PARK CITY, Utah - For the first time, the Sundance Film Festival could do a boy-girl, boy-girl seating arrangement of directors in its U.S. dramatic competition - and not run out of girls.

The festival has 50-50 parity - eight women, eight men - among the 16 films in the competition, a record that female filmmakers consider to be a hopeful sign they are making progress toward equal time with males.

"It just feels like justice. Like, OK, this is the way it's supposed to be. This reflects the population of the Earth. There's no reason why there shouldn't be as many women making movies as men," said Lynn Shelton, a Sundance regular whose film "Touchy Feely," starring Rosemarie DeWitt as a massage therapist suddenly averse to touching people, is playing in the dramatic competition. "But I'm also waiting for the day when I'm not treated as an oddity as a woman. I'm just treated as another filmmaker."
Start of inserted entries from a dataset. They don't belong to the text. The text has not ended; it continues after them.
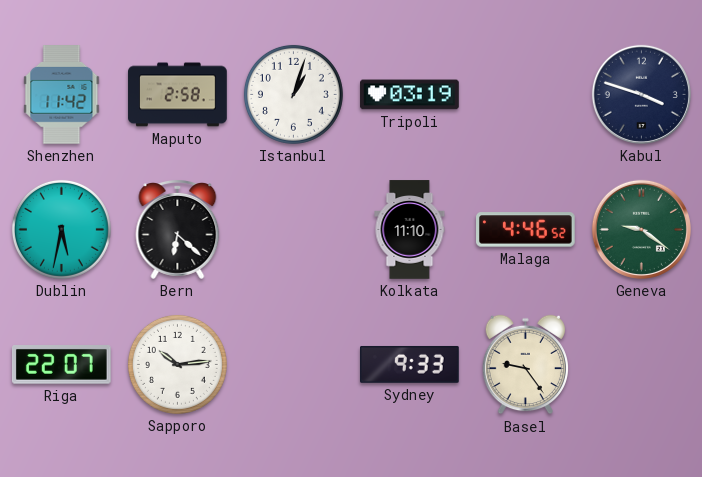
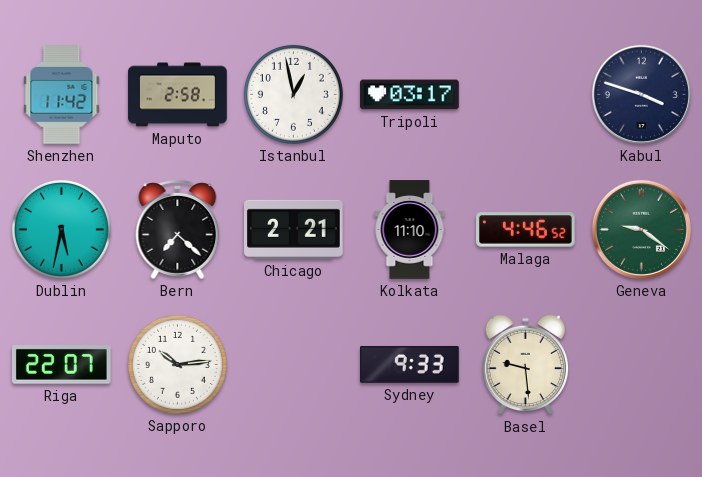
Istanbul: 1:03 -> 12:58
Tripoli: 03:19 -> 03:17
Bern: 6:22 -> 7:22
Chicago: none -> 2:21
Basel: 9:24 -> 9:29
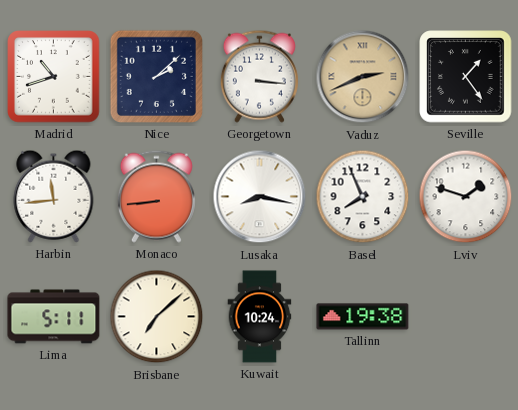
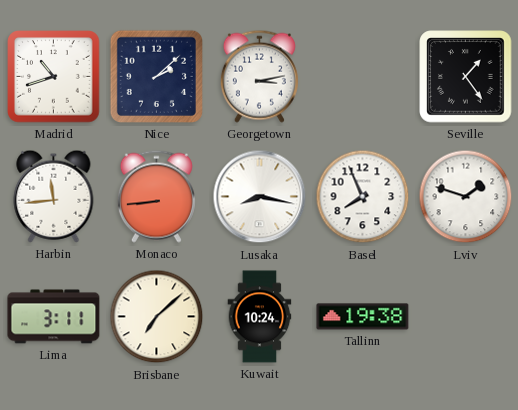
Georgetown: 3:16 -> 3:13
Vaduz: 2:41 -> none
Lima: 5:11 -> 3:11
Other dramatic entries directed by women include Liz W. Garcia's "The Lifeguard," starring Kristen Bell as a lifeguard who enters a risky relationship with a teen; Stacie Passon's "Concussion," a midlife-crisis tale starring Robin Weigert; Francesca Gregorini's "E-manuel and the Truth About Fishes," with Jessica Biel and Kaya Scodelario in the story of a troubled teen; and Jerusha Hess' "Austenland," featuring Keri Russell as a woman searching for her own Jane Austen-style perfect man.

Women have been doing well for years in Sundance's short-film programs and documentary lineups.

Yet the premiere section is a sign that women still are a long way from equal opportunity in higher-end independent filmmaking. And when it comes to studio films, only a handful of women have made steady inroads as directors.

Women have made promising directing debuts at past festivals only to drop out of sight, unable to get a second project off the ground.